“砰!”
啊!
一聲慘叫,接著霍子孟,腳尖再一挑,窩闊吉福云直接就被霍子孟給踹飛了出去。
窩府的家丁揮舞著拳頭也沖了上來,但一個個全都被霍子孟給踢在地上,不停打滾。
“你們居然真敢動手?好啊,真是吃了熊心豹子膽了!”中年捕頭怒吼一聲,唰的拔出佩刀就朝霍子孟胳膊砍去。
葉清的臉色頓時一變,手微動,就要發動手腕上的“千葉翎”。
這個時候,錢君寶卻突然按住了她的手,對她搖了搖頭道:“放心,子孟能應付得來。”
爬起來的窩闊吉福云,呲牙咧嘴,大少爺脾氣馬上發作了,見幾個捕快已經把霍子孟和錢多多圍住了,于是指著一直站在后面的錢君寶和葉清。
氣勢洶洶的說道:“來人啊,馬上把那個胖女人和那個小白臉給抓起來!抓到他們的重重有賞。”

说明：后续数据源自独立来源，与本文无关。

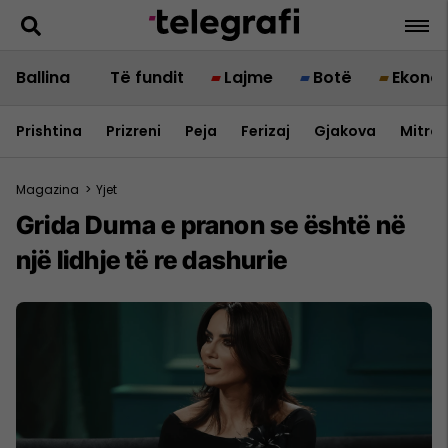
Ballina
Të fundit
Lajme
Botë
Ekono
Prishtina
Prizreni
Peja
Ferizaj
Gjakova
Mitrov
Magazina
>
Yjet
Grida Duma e pranon se është në
një lidhje të re dashurie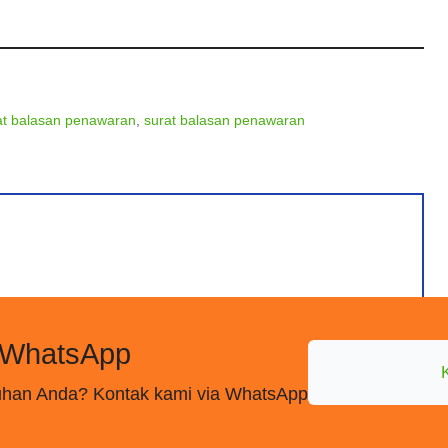
at balasan penawaran
,
surat balasan penawaran
 WhatsApp
utuhan Anda? Kontak kami via WhatsApp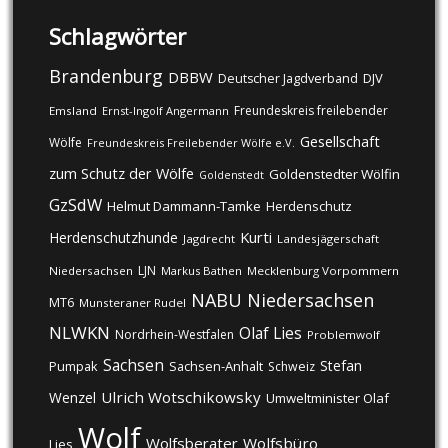
Schlagwörter
Brandenburg
DBBW
DJV
Deutscher Jagdverband
Freundeskreis freilebender
Emsland
Ernst-Ingolf Angermann
Gesellschaft
Wölfe
Freundeskreis Freilebender Wölfe e.V.
zum Schutz der Wölfe
Goldenstedter Wölfin
Goldenstedt
GzSdW
Helmut Dammann-Tamke
Herdenschutz
Kurti
Herdenschutzhunde
Jagdrecht
Landesjägerschaft
LJN
Niedersachsen
Markus Bathen
Mecklenburg Vorpommern
NABU
Niedersachsen
MT6
Munsteraner Rudel
NLWKN
Olaf Lies
Nordrhein-Westfalen
Problemwolf
Sachsen
Stefan
Pumpak
Sachsen-Anhalt
Schweiz
Ulrich Wotschikowsky
Wenzel
Umweltminister Olaf
Wolf
Wolfsberater
Wolfsbüro
Lies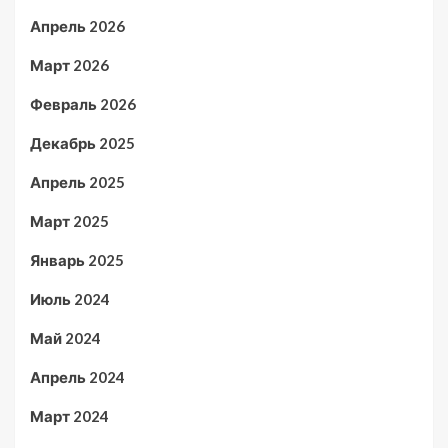
Апрель 2026
Март 2026
Февраль 2026
Декабрь 2025
Апрель 2025
Март 2025
Январь 2025
Июль 2024
Май 2024
Апрель 2024
Март 2024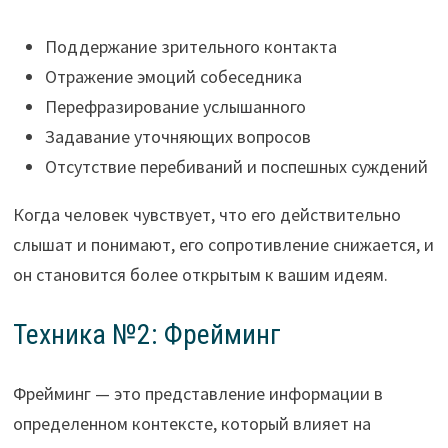
Поддержание зрительного контакта
Отражение эмоций собеседника
Перефразирование услышанного
Задавание уточняющих вопросов
Отсутствие перебиваний и поспешных суждений
Когда человек чувствует, что его действительно
слышат и понимают, его сопротивление снижается, и
он становится более открытым к вашим идеям.
Техника №2: Фрейминг
Фрейминг — это представление информации в
определенном контексте, который влияет на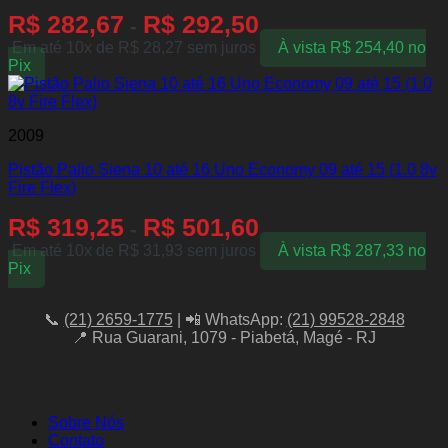
R$
282,67
R$
292,50
-
Em até 10x de
R$
28,27
sem juros
À vista
R$
254,40
no
Pix
2009
Pistão Palio Siena 10 até 16 Uno Economy 09 até 15 (1.0 8v
Fire Flex)
R$
319,25
R$
501,60
-
Em até 10x de
R$
31,93
sem juros
À vista
R$
287,33
no
Pix
📞
(21) 2659-1775
| 📲 WhatsApp:
(21) 99528-2848
📍 Rua Guarani, 1079 - Piabetá, Magé - RJ
Sobre Nós
Contato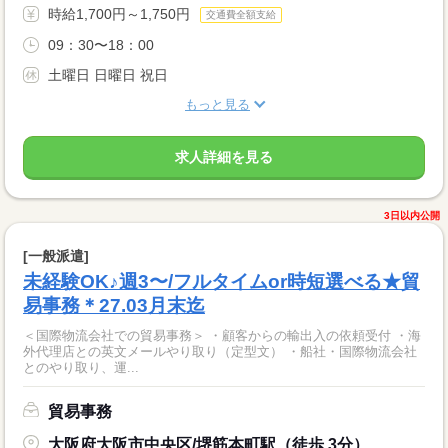
時給1,700円～1,750円
交通費全額支給
09：30〜18：00
土曜日 日曜日 祝日
もっと見る
求人詳細を見る
3日以内公開
[一般派遣]
未経験OK♪週3〜/フルタイムor時短選べる★貿
易事務＊27.03月末迄
＜国際物流会社での貿易事務＞ ・顧客からの輸出入の依頼受付 ・海
外代理店との英文メールやり取り（定型文） ・船社・国際物流会社
とのやり取り、運...
貿易事務
大阪府大阪市中央区/堺筋本町駅（徒歩 3分）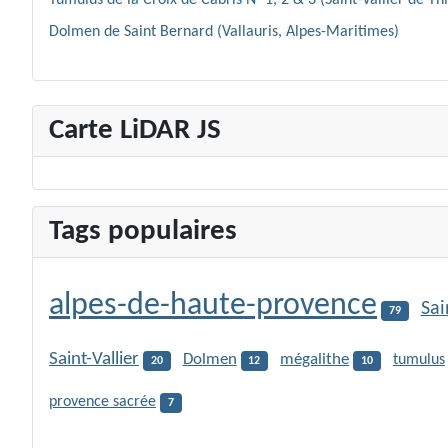
Dolmen de Saint Bernard (Vallauris, Alpes-Maritimes)
Carte LiDAR JS
Tags populaires
alpes-de-haute-provence
Sai
79
Saint-Vallier
Dolmen
mégalithe
tumulus
20
12
10
provence sacrée
7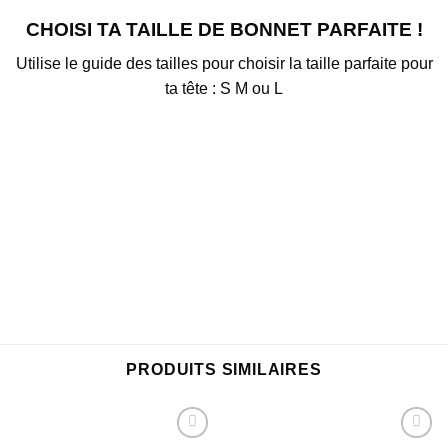
CHOISI TA TAILLE DE BONNET PARFAITE !
Utilise le guide des tailles pour choisir la taille parfaite pour
ta tête : S M ou L
PRODUITS SIMILAIRES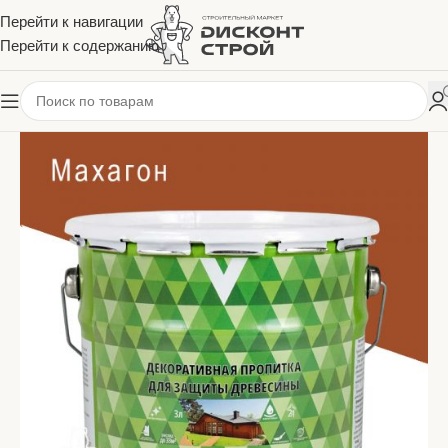
Перейти к навигации
Перейти к содержанию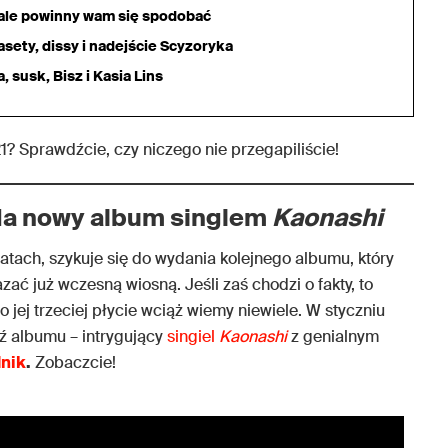
iale powinny wam się spodobać
sety, dissy i nadejście Scyzoryka
 susk, Bisz i Kasia Lins
1? Sprawdźcie, czy niczego nie przegapiliście!
da nowy album singlem
Kaonashi
atach, szykuje się do wydania kolejnego albumu, który
ać już wczesną wiosną. Jeśli zaś chodzi o fakty, to
 o jej trzeciej płycie wciąż wiemy niewiele. W styczniu
ź albumu – intrygujący
singiel
Kaonashi
z genialnym
nik
.
Zobaczcie!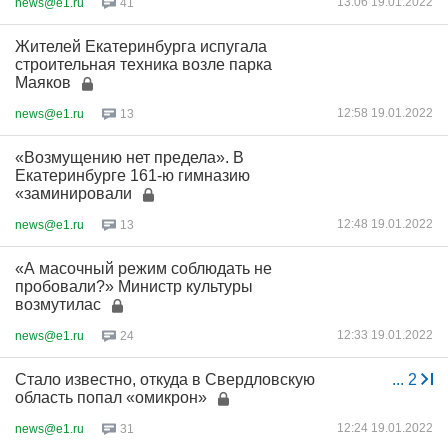
13:06 19.01.2022
news@e1.ru
41
Жителей Екатеринбурга испугала
строительная техника возле парка
Маяков
12:58 19.01.2022
news@e1.ru
13
«Возмущению нет предела». В
Екатеринбурге 161-ю гимназию
«заминировали
12:48 19.01.2022
news@e1.ru
13
«А масочный режим соблюдать не
пробовали?» Министр культуры
возмутилас
12:33 19.01.2022
news@e1.ru
24
Стало известно, откуда в Свердловскую
...
2
область попал «омикрон»
12:24 19.01.2022
news@e1.ru
31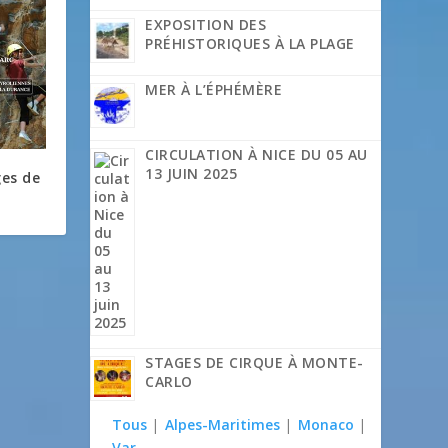
EXPOSITION DES
PRÉHISTORIQUES À LA PLAGE
MER À L’ÉPHÉMÈRE
CIRCULATION À NICE DU 05 AU
13 JUIN 2025
ges de
STAGES DE CIRQUE À MONTE-
CARLO
Tous
|
Alpes-Maritimes
|
Monaco
|
Var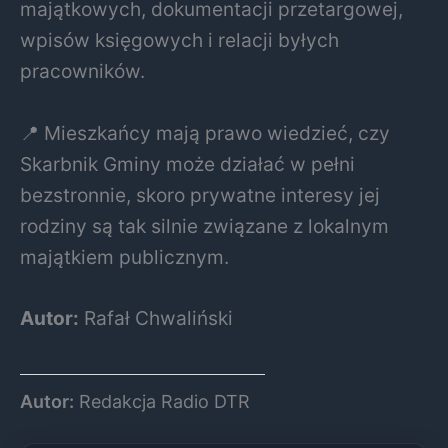
majątkowych, dokumentacji przetargowej,
wpisów księgowych i relacji byłych
pracowników.
📍 Mieszkańcy mają prawo wiedzieć, czy
Skarbnik Gminy może działać w pełni
bezstronnie, skoro prywatne interesy jej
rodziny są tak silnie związane z lokalnym
majątkiem publicznym.
Autor:
Rafał Chwaliński
Autor:
Redakcja Radio DTR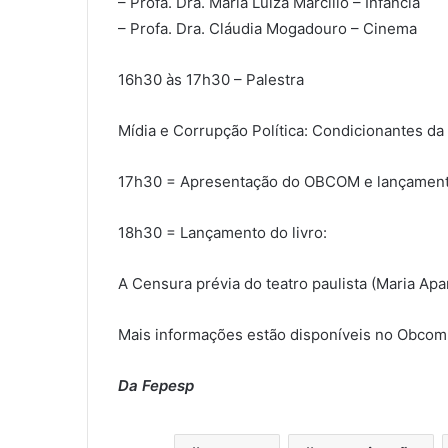
– Profa. Dra. Maria Luiza Marcílio – Infância
– Profa. Dra. Cláudia Mogadouro – Cinema
16h30 às 17h30 – Palestra
Mídia e Corrupção Política: Condicionantes da 
17h30 = Apresentação do OBCOM e lançament
18h30 = Lançamento do livro:
A Censura prévia do teatro paulista (Maria Apa
Mais informações estão disponíveis no Obcom, 
Da Fepesp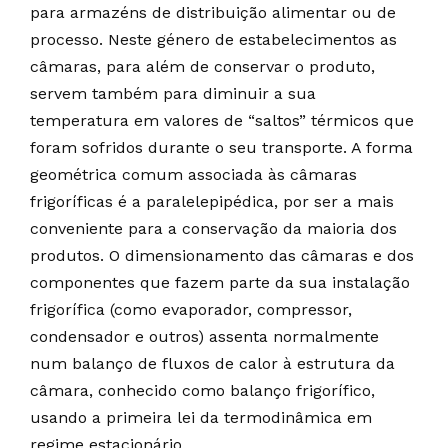
para armazéns de distribuição alimentar ou de
processo. Neste género de estabelecimentos as
câmaras, para além de conservar o produto,
servem também para diminuir a sua
temperatura em valores de “saltos” térmicos que
foram sofridos durante o seu transporte. A forma
geométrica comum associada às câmaras
frigoríficas é a paralelepipédica, por ser a mais
conveniente para a conservação da maioria dos
produtos. O dimensionamento das câmaras e dos
componentes que fazem parte da sua instalação
frigorífica (como evaporador, compressor,
condensador e outros) assenta normalmente
num balanço de fluxos de calor à estrutura da
câmara, conhecido como balanço frigorífico,
usando a primeira lei da termodinâmica em
regime estacionário.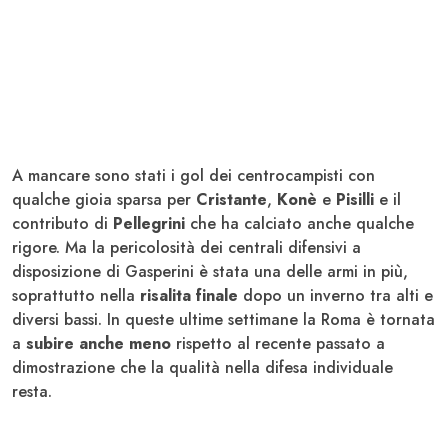
A mancare sono stati i gol dei centrocampisti con
qualche gioia sparsa per
Cristante
,
Konè
e
Pisilli
e il
contributo di
Pellegrini
che ha calciato anche qualche
rigore. Ma la pericolosità dei centrali difensivi a
disposizione di Gasperini è stata una delle armi in più,
soprattutto nella
risalita finale
dopo un inverno tra alti e
diversi bassi. In queste ultime settimane la Roma è tornata
a
subire anche meno
rispetto al recente passato a
dimostrazione che la qualità nella difesa individuale
resta.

聽到這句話,剛才被霍子孟踹倒的那些家丁頓時一擁而上。
錢君寶放開了葉清的手,“娘子,下手輕一點。”
然后他淡定的轉過臉去。
默默的在心中為他們掬了一把同情之淚。
葉清手里的東西,他見過,里面都是密密麻麻的一寸長的牛毛鋼針,所用并非劇毒針,但發射時,對手已避無可避。
或許一下扎不死人,但肯定不會好過就是了。
至于霍子孟和錢多多那邊,他自然也不擔心。
就算那些捕快真的被他們打傷了,也沒多大關系。
得罪了霍子孟沒什么,可得罪了葉清也就是說得罪了莫策,而他們打著赫連春旗號的話,也就還得罪了第五墨澈。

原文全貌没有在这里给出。